Tuesday, October 28, 2008

Transplant Conference

Today we had our transplant conference with Dr. M, her nurse Nancy, and the pediatric social worker assigned to us Megan.

We got a lot of information, and had some really great discussions. Here are some points from today:

Katie will actually start taking her immunosuppressant meds a couple of days before the transplant.

They expect her to be in the PICU for 1-3 days. The reasons for her being there is because of the level of monitoring that is needed immediately following a transplant. Typically transplant patients get one of the 4 isolation rooms in the corners of the larger "bull pen" area. The social worker is going to start working on the PICU nurse manager to allow James in to see Katie while she's in the PICU (they have a rule prohibiting kids under 12 to visit.) They expect Katie to come out of the OR with an epidural. She will have several IVs and they will be running lots of fluids so that she produces lots of urine. She will have at least one blood draw per day throughout her hospitalization, early on this could be as many as 2 to 3 blood draws per day. They will try to use IVs for these as long as they continued to be available for this.

We had previously been told (by Dr. M) to expect a 5-7 day hospitalization but today she said 1-2 weeks :o(.

After she's discharged we will be seeing Dr. M 2-3 times per week at first, this will taper to once per week, then every other week, then every 3 weeks, and so on.

We had a long discussion about the use of prednisone (which is a steroid) in transplant patients. Steve and I had read (and printed out) various studies about discontinuing steroid treatment, or not using any steroids at all. Dr. M was obviously very well read on the subject. She discussed with us that removing steroids means adding or increasing dosages on other meds so everything is a trade off. All of the meds involved can have undesirable side effects. There's no denying that long term steroid use is or at least can be damaging to the body on several levels. Dr. M participated in one of the studies we read. She has, since then, begun reducing dosages of prednisone, and she tries within 6 months to have her transplant patients down to very low doses every other day. Her patients have responded well to this protocol and haven't seen the damaging side effects continue once they are down to the low doses. She's not opposed to trying to discontinue the prednisone after a minimum of a year. We were very happy with the discussion, this is a conversation we will revisit.

The main immunosuppressant med they would like Katie to be on is Prograff. Initially she will be on Prograff and Cellcept. In addition to those she will also be on prednisone, and something to prevent mouth thrush, and some additional IV meds I'll explain later.

There are a couple of things of concern that can be received by Katie through the kidney I give her. One of them is CMV, and the other is EBV (Epstein-Barr, the virus that can cause mono.) I am negative for CMV but, unfortunately, positive for EBV. This means I have antibodies from that virus. I may or may not have had mono at some point in my life. The EBV antibodies will travel from me to Katie along with my kidney. She will need to be treated by IV antibiotics for either 6 or 12 weeks after transplant, and she will remain on an antiviral medication for longer than if we didn't have this EBV issue to deal with. If she develops the EBV virus it can cause rejection of the kidney. Even if she doesn't develop it, having the antibodies and treating for them leaves her suseptible to a particular kind of lymphoma. Obviously I feel horribly guilty. But the fact is that finding a kidney that is both CMV and EBV negative is pretty unlikely. Dr. M feels this is an acceptable risk to get a kidney so closely compatible.

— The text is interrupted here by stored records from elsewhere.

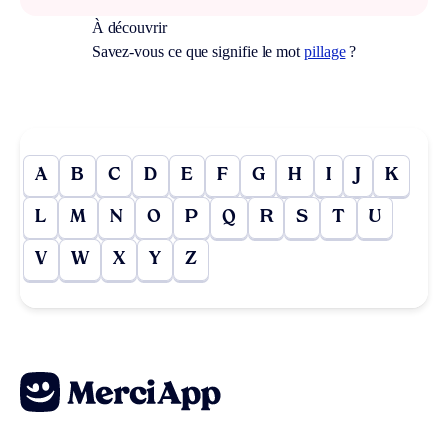
À découvrir
Savez-vous ce que signifie le mot
pillage
?
A
B
C
D
E
F
G
H
I
J
K
L
M
N
O
P
Q
R
S
T
U
V
W
X
Y
Z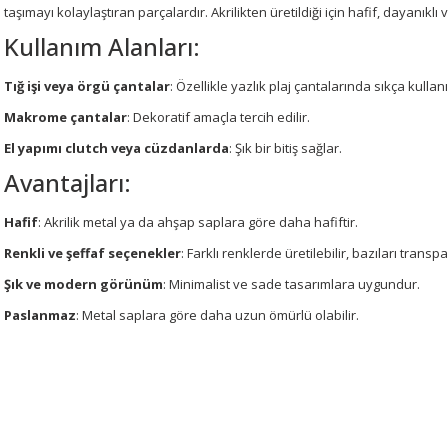
taşımayı kolaylaştıran parçalardır. Akrilikten üretildiği için hafif, dayanıklı
Kullanım Alanları:
Tığ işi veya örgü çantalar
: Özellikle yazlık plaj çantalarında sıkça kullanıl
Makrome çantalar
: Dekoratif amaçla tercih edilir.
El yapımı clutch veya cüzdanlarda
: Şık bir bitiş sağlar.
Avantajları:
Hafif
: Akrilik metal ya da ahşap saplara göre daha hafiftir.
Renkli ve şeffaf seçenekler
: Farklı renklerde üretilebilir, bazıları transp
Şık ve modern görünüm
: Minimalist ve sade tasarımlara uygundur.
Paslanmaz
: Metal saplara göre daha uzun ömürlü olabilir.
Bu ürünün fiyat bilgisi, resim, ürün açıklamalarında ve diğer konularda 
tarafımıza iletebilirsiniz.
Bu ürüne ilk yorumu siz 
Görüş ve önerileriniz için teşekkür ederiz.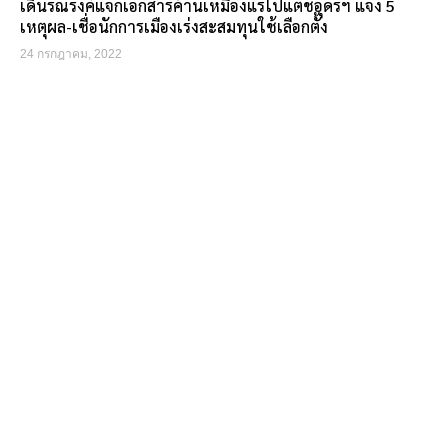
เดินรณรงค์แจกเอกสารค้านเหมืองแร่โปแตชอุดรฯ แจง 5
เหตุผล-เชื่อนักการเมืองเร่งสะสมทุนใช้เลือกตั้ง
24 กรกฎาคม, 2022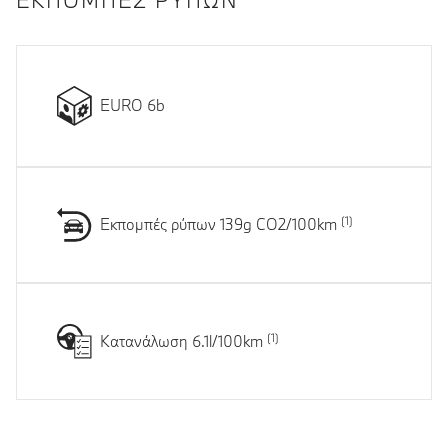
EURO 6b
Εκπομπές ρύπων 139g CO2/100km
Κατανάλωση 6.1l/100km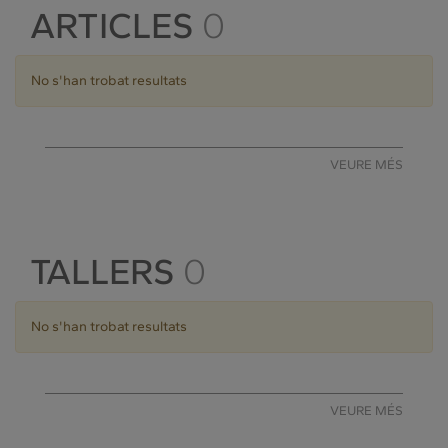
ARTICLES
0
No s'han trobat resultats
VEURE MÉS
TALLERS
0
No s'han trobat resultats
VEURE MÉS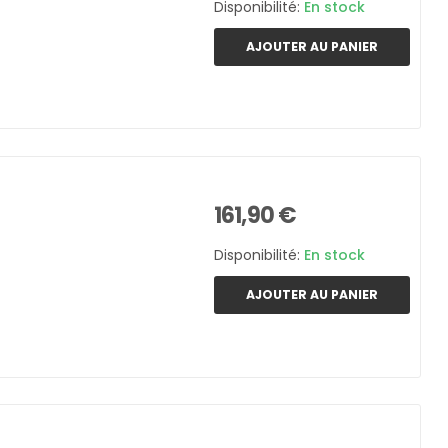
Disponibilité:
En stock
AJOUTER AU PANIER
161,90 €
Disponibilité:
En stock
AJOUTER AU PANIER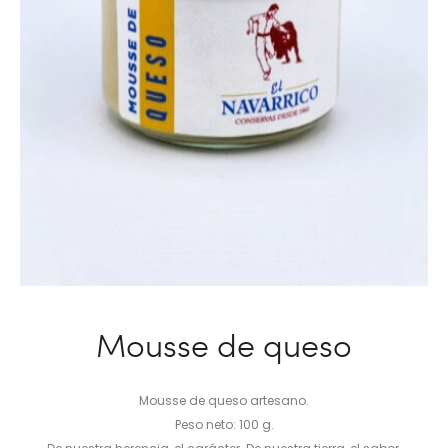
Mousse de queso
Mousse de queso artesano.
Peso neto: 100 g.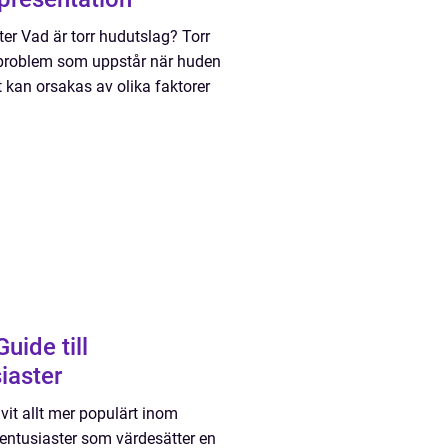
er Vad är torr hudutslag? Torr
udproblem som uppstår när huden
et kan orsakas av olika faktorer
ide till
iaster
vit allt mer populärt inom
sentusiaster som värdesätter en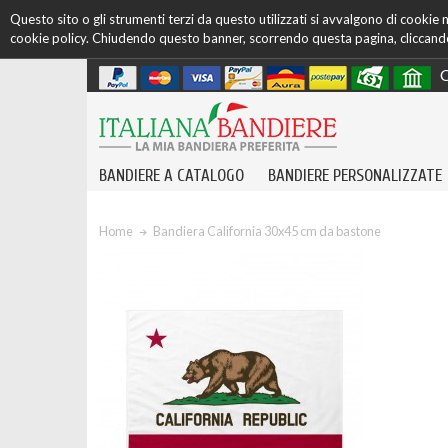
Questo sito o gli strumenti terzi da questo utilizzati si avvalgono di cookie ne
cookie policy. Chiudendo questo banner, scorrendo questa pagina, cliccando 
C
BANDIERE A CATALOGO
BANDIERE PERSONALIZZATE
Home
Bandiera California 30x45 cm da bastone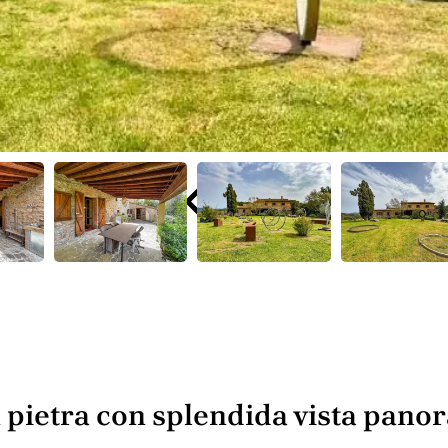
n pietra con splendida vista pan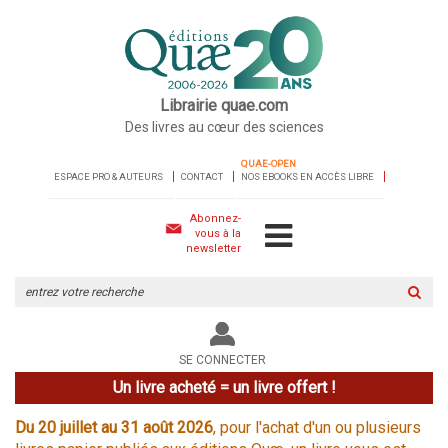
Librairie quae.com
Des livres au cœur des sciences
QUAE-OPEN
ESPACE PRO & AUTEURS
CONTACT
NOS EBOOKS EN ACCÈS LIBRE
Abonnez-
vous à la
newsletter
Rechercher
sur
le
site
SE CONNECTER
Un livre acheté = un livre offert !
Du 20 juillet au 31 août 2026
, pour l'achat d'un ou plusieurs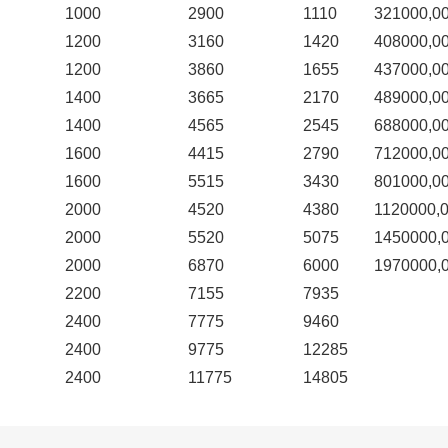
1000
2900
1110
321000,0
1200
3160
1420
408000,0
1200
3860
1655
437000,0
1400
3665
2170
489000,0
1400
4565
2545
688000,0
1600
4415
2790
712000,0
1600
5515
3430
801000,0
2000
4520
4380
1120000,
2000
5520
5075
1450000,
2000
6870
6000
1970000,
2200
7155
7935
2400
7775
9460
2400
9775
12285
2400
11775
14805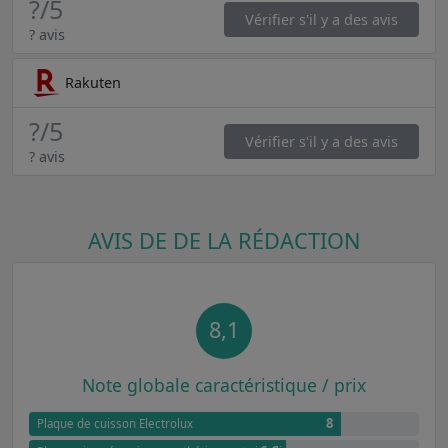
?
/5
Vérifier s'il y a des avis
? avis
Rakuten
?
/5
Vérifier s'il y a des avis
? avis
AVIS DE DE LA RÉDACTION
8,1
Note globale caractéristique / prix
8
Plaque de cuisson Electrolux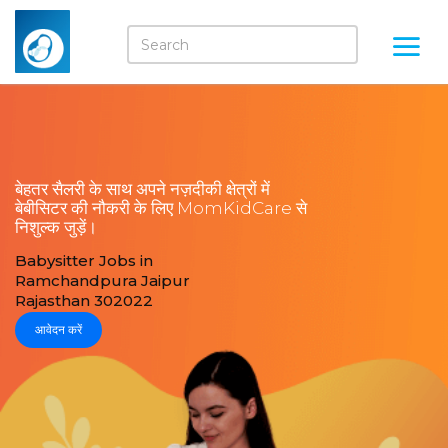
बेहतर सैलरी के साथ अपने नज़दीकी क्षेत्रों में
बेबीसिटर की नौकरी के लिए MomKidCare से
निशुल्क जुड़ें।
Babysitter Jobs in
Ramchandpura Jaipur
Rajasthan 302022
आवेदन करें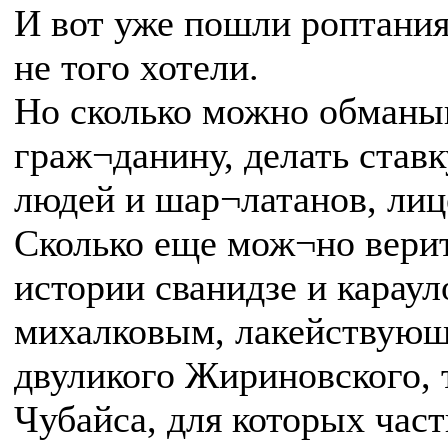
И вот уже пошли роптания
не того хотели.
Но сколько можно обманы
граж¬данину, делать став
людей и шар¬латанов, лиц
Сколько еще мож¬но вери
истории сванидзе и карау
михалковым, лакействующ
двуликого Жириновского, 
Чубайса, для которых час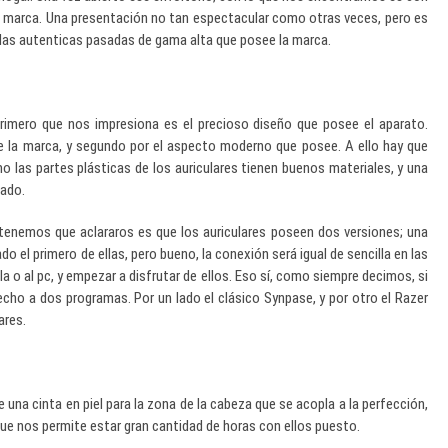
 la marca. Una presentación no tan espectacular como otras veces, pero es
las autenticas pasadas de gama alta que posee la marca.
primero que nos impresiona es el precioso diseño que posee el aparato.
e la marca, y segundo por el aspecto moderno que posee. A ello hay que
mo las partes plásticas de los auriculares tienen buenos materiales, y una
bado.
 tenemos que aclararos es que los auriculares poseen dos versiones; una
 el primero de ellas, pero bueno, la conexión será igual de sencilla en las
a o al pc, y empezar a disfrutar de ellos. Eso sí, como siempre decimos, si
ho a dos programas. Por un lado el clásico Synpase, y por otro el Razer
ares.
una cinta en piel para la zona de la cabeza que se acopla a la perfección,
 que nos permite estar gran cantidad de horas con ellos puesto.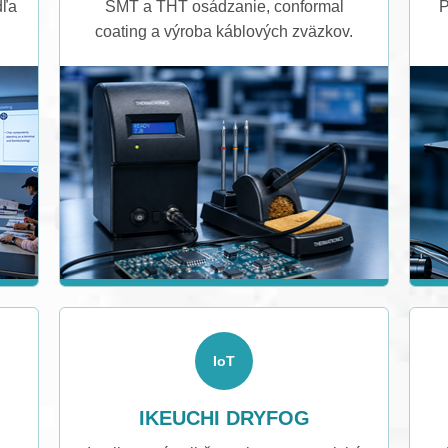
dľa
SMT a THT osádzanie, conformal
P
coating a výroba káblových zväzkov.
IoT
IKEUCHI DRYFOG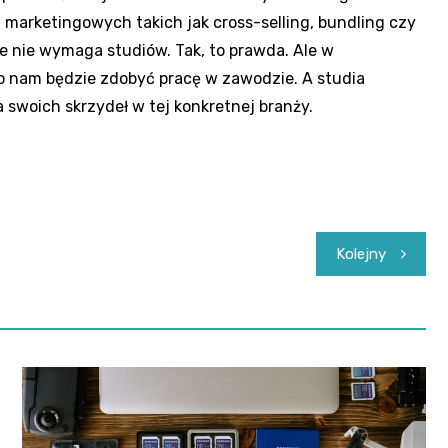
marketingowych takich jak cross-selling, bundling czy
e nie wymaga studiów. Tak, to prawda. Ale w
o nam będzie zdobyć pracę w zawodzie. A studia
swoich skrzydeł w tej konkretnej branży.
Kolejny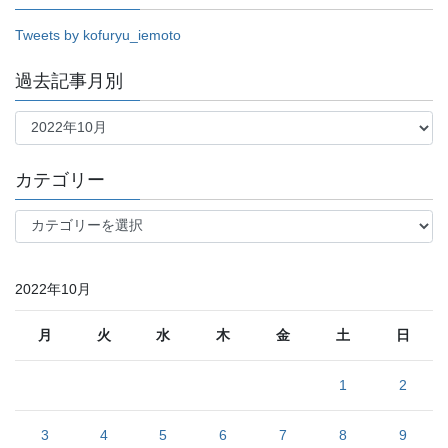
Tweets by kofuryu_iemoto
過去記事月別
過
去
記
事
カテゴリー
月
別
カ
テ
ゴ
リ
2022年10月
ー
月
火
水
木
金
土
日
1
2
3
4
5
6
7
8
9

There were a few other incidental things from the meeting but they can wait for later.

When we got home we got a call from Dr. M that Katie's creatinine is up along with her potassium and albumin. We're hoping she's dehydrated and that getting her to drink lots will bring us back down to reasonable levels. She didn't mention what would happen if those levels don't come back down.

2 comments:

Vicky said...

Interesting about the EBV virus. I test positive for that and there has been actual studies that show it may be the trigger for my autoimmune disease called Sjogrens. I am on low doses of cellcept now and have been for 5 months now. It is to keep my ANA levels down because Sjogrens already attacks my body.

Amy said...

I was surprised to find out just last week that Katie will be on Valcyte forever because of the EBV mismatch. I know that that mismatch is quite common and is not a reason to turn down any donor/kidney, it's just another bump in the road.